▸ RECORDED DATA
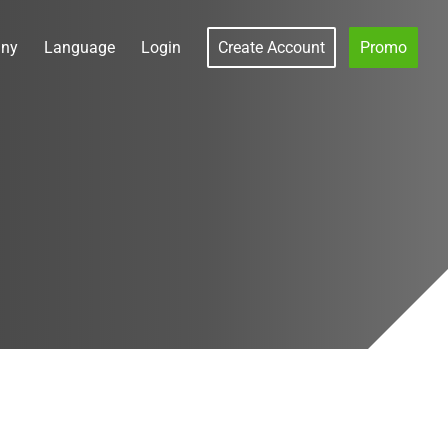
ny
Language
Login
Create Account
Promo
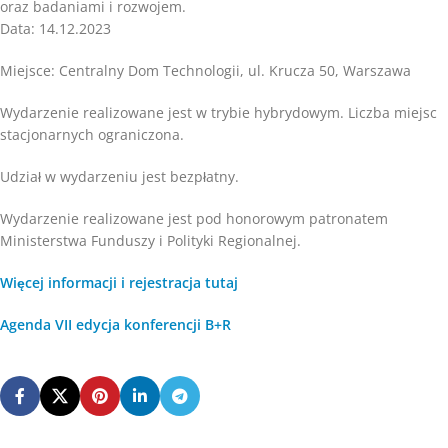
oraz badaniami i rozwojem.
Data: 14.12.2023
Miejsce: Centralny Dom Technologii, ul. Krucza 50, Warszawa
Wydarzenie realizowane jest w trybie hybrydowym. Liczba miejsc
stacjonarnych ograniczona.
Udział w wydarzeniu jest bezpłatny.
Wydarzenie realizowane jest pod honorowym patronatem
Ministerstwa Funduszy i Polityki Regionalnej.
Więcej informacji i rejestracja tutaj
Agenda VII edycja konferencji B+R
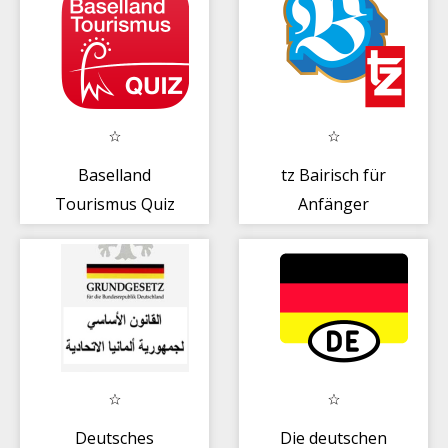
Baselland
tz Bairisch für
Tourismus Quiz
Anfänger
Deutsches
Die deutschen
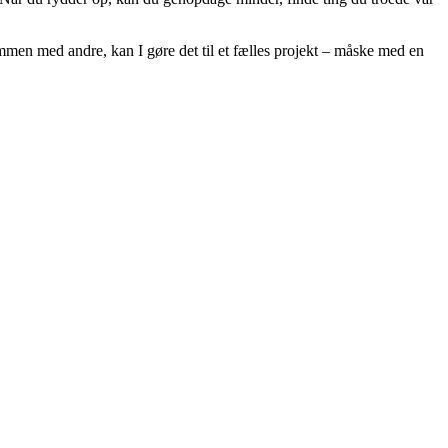
mmen med andre, kan I gøre det til et fælles projekt – måske med en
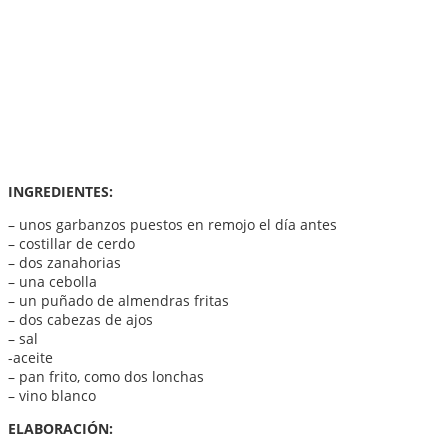
INGREDIENTES:
– unos garbanzos puestos en remojo el día antes
– costillar de cerdo
– dos zanahorias
– una cebolla
– un puñado de almendras fritas
– dos cabezas de ajos
– sal
-aceite
– pan frito, como dos lonchas
– vino blanco
ELABORACIÓN:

▸ TASK REQUIREMENTS
Copy out the whole listing exactly. Skip its pictures.

▸ TASK RESULT
ny
Language
Login
Create Account
Promo
oraz badaniami i rozwojem.
Data: 14.12.2023
Miejsce: Centralny Dom Technologii, ul. Krucza 50, Warszawa
Wydarzenie realizowane jest w trybie hybrydowym. Liczba miejsc
stacjonarnych ograniczona.
Udział w wydarzeniu jest bezpłatny.
Wydarzenie realizowane jest pod honorowym patronatem
Ministerstwa Funduszy i Polityki Regionalnej.
Więcej informacji i rejestracja tutaj
Agenda VII edycja konferencji B+R
Baselland
tz Bairisch für
Tourismus Quiz
Anfänger
Deutsches
Die deutschen
mmen med andre, kan I gøre det til et fælles projekt – måske med en
INGREDIENTES:
– unos garbanzos puestos en remojo el día antes
– costillar de cerdo
– dos zanahorias
– una cebolla
– un puñado de almendras fritas
– dos cabezas de ajos
– sal
-aceite
– pan frito, como dos lonchas
– vino blanco
ELABORACIÓN:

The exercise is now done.